Investigations continue

As of June 2025, the corruption probe had widened. According to Antara, Prosecutors are now examining additional senior figures suspected of being involved in the irregular lending. Both banks implicated are under regulatory scrutiny and could face penalties for their role. The Attorney General’s Office has committed to holding all parties accountable and recovering state funds.

Simultaneously, former employees and trade unions are demanding fair compensation and clearer communication. Public sentiment is pushing for stronger enforcement of anti-corruption laws and greater transparency in the corporate sector.

Wider impact

Sritex’s downfall is not an isolated event. According to the Confederation of Nusantara Trade Unions (KSPI), between 2019 and mid-2024, at least 36 textile companies in Indonesia shut down, reflecting a sector plagued by high operational costs, intensified global competition, and poor financial management.
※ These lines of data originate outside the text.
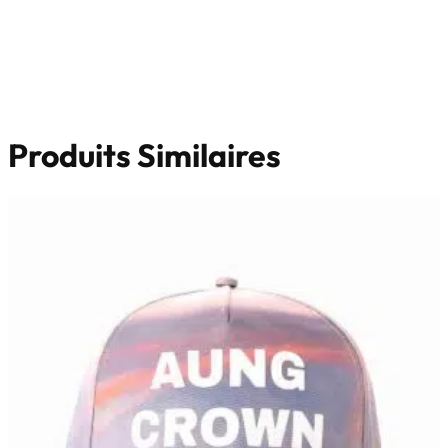
Produits Similaires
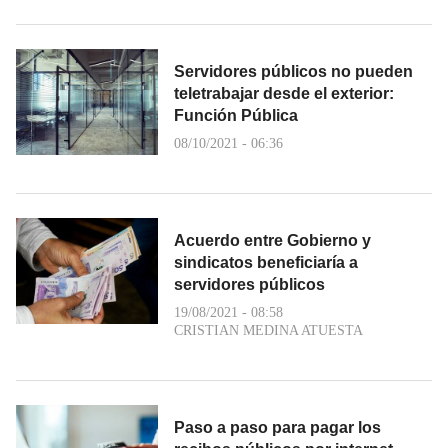
Servidores públicos no pueden
teletrabajar desde el exterior:
Función Pública
08/10/2021 - 06:36
Acuerdo entre Gobierno y
sindicatos beneficiaría a
servidores públicos
19/08/2021 - 08:58
CRISTIAN MEDINA ATUESTA
Paso a paso para pagar los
Amid the turmoil, industry stakeholders are also urging regulatory reform. The Indonesian Textile Association (API) has called on the Ministry of Trade to revise Permendag No. 8/2024 and reinstate technical considerations (pertek) to tighten import oversight. API argues the regulation weakened domestic protections and, along with a surge in illegal imports, accelerated industry decline - a concern echoed by Sritex’s leadership.
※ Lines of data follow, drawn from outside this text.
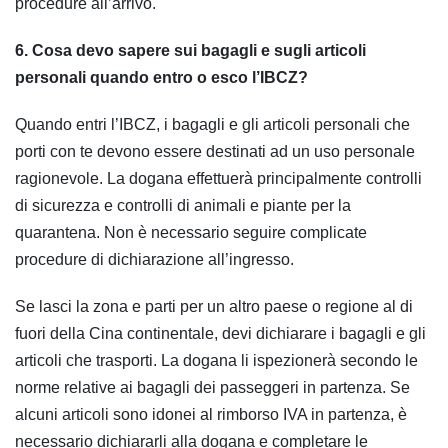
procedure all’arrivo.
6. Cosa devo sapere sui bagagli e sugli articoli
personali quando entro o esco l’IBCZ?
Quando entri l’IBCZ, i bagagli e gli articoli personali che
porti con te devono essere destinati ad un uso personale
ragionevole. La dogana effettuerà principalmente controlli
di sicurezza e controlli di animali e piante per la
quarantena. Non è necessario seguire complicate
procedure di dichiarazione all’ingresso.
Se lasci la zona e parti per un altro paese o regione al di
fuori della Cina continentale, devi dichiarare i bagagli e gli
articoli che trasporti. La dogana li ispezionerà secondo le
norme relative ai bagagli dei passeggeri in partenza. Se
alcuni articoli sono idonei al rimborso IVA in partenza, è
necessario dichiararli alla dogana e completare le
As the government reviews the policy, discussions have focused on striking a balance between safeguarding local manufacturers and streamlining import procedures. 

In response, President Prabowo Subianto’s administration has pledged to support the affected workforce. Initiatives include severance pay assistance, retraining schemes, and efforts to attract investors who might revive Sritex’s facilities and equipment.

Nonetheless, many industry observers argue that only substantial reforms in industrial policy, financial governance, and corporate accountability can prevent such implosions in the future.

What happened in Sritex is more than just corporate collapse, it’s a warning about what happens when unchecked growth outpaces good governance. The signs were there: erratic financials, dubious loans, and a reliance on political theatre over real reform.

But the real cost was borne by nearly 11,000 workers, many of whom lost their livelihoods overnight. These weren’t just employees — they were the backbone of communities now struggling to stay afloat. It’s a stark reminder of how fragile job security has become, particularly in labour-heavy sectors like textiles.

While government promises of severance and retraining are welcome, they’re no substitute for a long-term plan. Protecting workers should be baked into industrial policy, not patched in after the damage is done.